Main Takeaways

  • As automated abuse and bots became faster and more complex, Binance’s existing real-time protection systems started to strain under the weight of thousands of separate checks (individual automated rules or analyses that look for suspicious behavior) running in parallel.

  • To fix this, Binance built a smart Job Merging system that finds overlapping checks and combines them into fewer, more powerful workflows without changing what the checks actually do.

  • This upgrade cut computing resources by about 78% while keeping protection just as accurate and fast, saving significant costs and making the platform more efficient and scalable.

The rapid advancement of artificial intelligence (AI) and Web3 ecosystems have resulted in a new class of automated, abnormal high-frequency behaviours across trading and financial platforms. Some manipulative users have been trying to exploit the system by using AI-generated automation scripts to perform mass account registrations, farm rewards, and move funds – often within seconds.

Such fast and complex activities make it harder for platforms to manage risk in real time. Systems need to detect, decide, and act almost instantly, which can be a major challenge. This is where Binance’s in-house solution, Job Merging framework for optimizing real-time feature pipelines, comes in, helping us handle these high-speed operations more efficiently and reliably.

The Standard Abnormal Behaviour Detection Pipeline

The diagram below illustrates a typical pipeline used by many platforms to detect abnormal behaviour in real time. The system transforms operational events into low-latency features through four sequential stages: Change Data Capture (CDC), Data Cleaning, Feature Calculation, and Feature Serving. Each stage is responsible for capturing, transforming, computing, and delivering feature values that are used for real-time risk detection.

Figure 1: Abnormal behavior detection real-time pipeline

In our production environment, we leverage Apache Flink for both data cleaning and feature computation that can ensure millisecond-level freshness and consistency across distributed pipelines.

The Problem

As our platform rapidly grows, it generates thousands of independent feature calculation jobs, each catering to different feature requirements. This fragmentation can cause redundant data access and high resource consumption. To tackle this scalability challenge, we developed a job-merging framework that automatically consolidates compatible feature calculation jobs, reducing computational costs while maintaining low latency and accurate results.

The New System Architecture of Job Merging

The new workflow introduces a scalable, automated approach to consolidating feature-calculation jobs without compromising data accuracy or system stability. It begins by identifying compatible jobs through metadata-driven analysis, then applies rule-based filtering to select suitable merge candidates. Finally, a stability-aware deployment process ensures that any changes are rolled out safely and can be rolled back if needed.

With this architecture, large-scale job merging becomes more systematic and reliable, significantly reducing redundant computations and improving efficiency across real-time feature pipelines. In this section, we’ll deep dive into the specifics of this new workflow.

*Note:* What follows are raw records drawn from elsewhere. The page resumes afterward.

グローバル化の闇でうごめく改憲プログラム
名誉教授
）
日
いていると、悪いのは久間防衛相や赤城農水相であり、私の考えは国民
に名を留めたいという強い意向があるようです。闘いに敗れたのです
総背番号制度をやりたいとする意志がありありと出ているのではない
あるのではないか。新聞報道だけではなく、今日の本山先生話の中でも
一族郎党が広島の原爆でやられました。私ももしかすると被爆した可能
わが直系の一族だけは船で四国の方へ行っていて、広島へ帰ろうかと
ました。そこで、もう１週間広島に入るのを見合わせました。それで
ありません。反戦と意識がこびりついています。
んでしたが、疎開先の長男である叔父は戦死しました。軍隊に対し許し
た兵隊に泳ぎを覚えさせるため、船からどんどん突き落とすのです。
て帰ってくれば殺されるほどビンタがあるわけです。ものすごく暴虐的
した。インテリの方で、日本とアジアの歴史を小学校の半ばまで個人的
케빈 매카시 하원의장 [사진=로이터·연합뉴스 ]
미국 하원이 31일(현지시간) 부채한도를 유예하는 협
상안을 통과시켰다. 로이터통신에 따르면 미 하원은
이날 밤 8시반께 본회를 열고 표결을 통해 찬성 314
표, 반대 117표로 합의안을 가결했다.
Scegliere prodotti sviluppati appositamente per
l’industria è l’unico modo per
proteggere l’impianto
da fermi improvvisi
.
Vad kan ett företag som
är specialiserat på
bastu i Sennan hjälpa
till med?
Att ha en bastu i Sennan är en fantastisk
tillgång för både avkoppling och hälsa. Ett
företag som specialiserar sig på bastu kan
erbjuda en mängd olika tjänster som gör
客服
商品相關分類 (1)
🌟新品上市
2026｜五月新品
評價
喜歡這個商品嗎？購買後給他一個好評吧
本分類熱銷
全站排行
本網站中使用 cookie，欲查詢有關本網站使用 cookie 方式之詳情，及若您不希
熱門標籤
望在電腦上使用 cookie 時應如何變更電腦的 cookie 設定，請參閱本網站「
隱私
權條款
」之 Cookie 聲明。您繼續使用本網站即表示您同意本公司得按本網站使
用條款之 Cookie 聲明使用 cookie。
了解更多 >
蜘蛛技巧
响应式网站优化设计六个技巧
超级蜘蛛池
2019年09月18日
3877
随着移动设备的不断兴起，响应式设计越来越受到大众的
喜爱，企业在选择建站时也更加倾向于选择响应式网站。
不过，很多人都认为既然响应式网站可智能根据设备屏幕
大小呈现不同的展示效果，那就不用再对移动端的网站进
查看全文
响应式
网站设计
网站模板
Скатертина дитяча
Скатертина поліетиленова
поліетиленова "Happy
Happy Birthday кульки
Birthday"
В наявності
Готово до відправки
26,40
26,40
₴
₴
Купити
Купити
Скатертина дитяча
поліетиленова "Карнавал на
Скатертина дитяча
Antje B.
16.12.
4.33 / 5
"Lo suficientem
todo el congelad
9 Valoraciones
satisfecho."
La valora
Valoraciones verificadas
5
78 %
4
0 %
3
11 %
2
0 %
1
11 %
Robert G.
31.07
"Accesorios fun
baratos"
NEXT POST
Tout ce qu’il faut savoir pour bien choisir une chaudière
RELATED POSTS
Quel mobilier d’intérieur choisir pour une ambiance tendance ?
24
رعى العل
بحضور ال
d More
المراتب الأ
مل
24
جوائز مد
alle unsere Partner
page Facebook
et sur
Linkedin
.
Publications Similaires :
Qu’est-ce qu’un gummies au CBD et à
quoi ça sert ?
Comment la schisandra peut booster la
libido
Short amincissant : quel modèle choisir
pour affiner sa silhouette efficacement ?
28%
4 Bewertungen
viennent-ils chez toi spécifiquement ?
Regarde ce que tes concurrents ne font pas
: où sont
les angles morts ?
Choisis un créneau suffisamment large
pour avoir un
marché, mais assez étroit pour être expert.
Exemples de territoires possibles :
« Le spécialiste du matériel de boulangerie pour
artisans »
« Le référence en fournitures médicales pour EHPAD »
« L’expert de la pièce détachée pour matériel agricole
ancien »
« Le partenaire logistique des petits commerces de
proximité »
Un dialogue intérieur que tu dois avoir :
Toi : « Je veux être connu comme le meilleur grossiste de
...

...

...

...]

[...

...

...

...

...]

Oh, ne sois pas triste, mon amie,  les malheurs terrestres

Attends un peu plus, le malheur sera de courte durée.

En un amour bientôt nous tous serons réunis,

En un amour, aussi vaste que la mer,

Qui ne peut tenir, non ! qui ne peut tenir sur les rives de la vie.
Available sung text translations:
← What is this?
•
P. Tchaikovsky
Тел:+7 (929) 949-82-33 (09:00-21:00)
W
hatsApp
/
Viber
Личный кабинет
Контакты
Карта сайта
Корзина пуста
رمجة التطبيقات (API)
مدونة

Figure 2: The new system architecture of Job Merging

1. Candidate Selection

The process is initiated by a job-merge trigger, which can be invoked through an API or a scheduled process. The system first selects a seed feature job and retrieves a pool of candidate jobs from the metadata repository using a coarse recall strategy.

The selection is guided by the following metadata attributes:

  • Feature data source identify

  • Feature status (active/inactive)

  • Feature type (batch or streaming)

  • Feature storage format (e.g., single value, ring buffer, bitmap).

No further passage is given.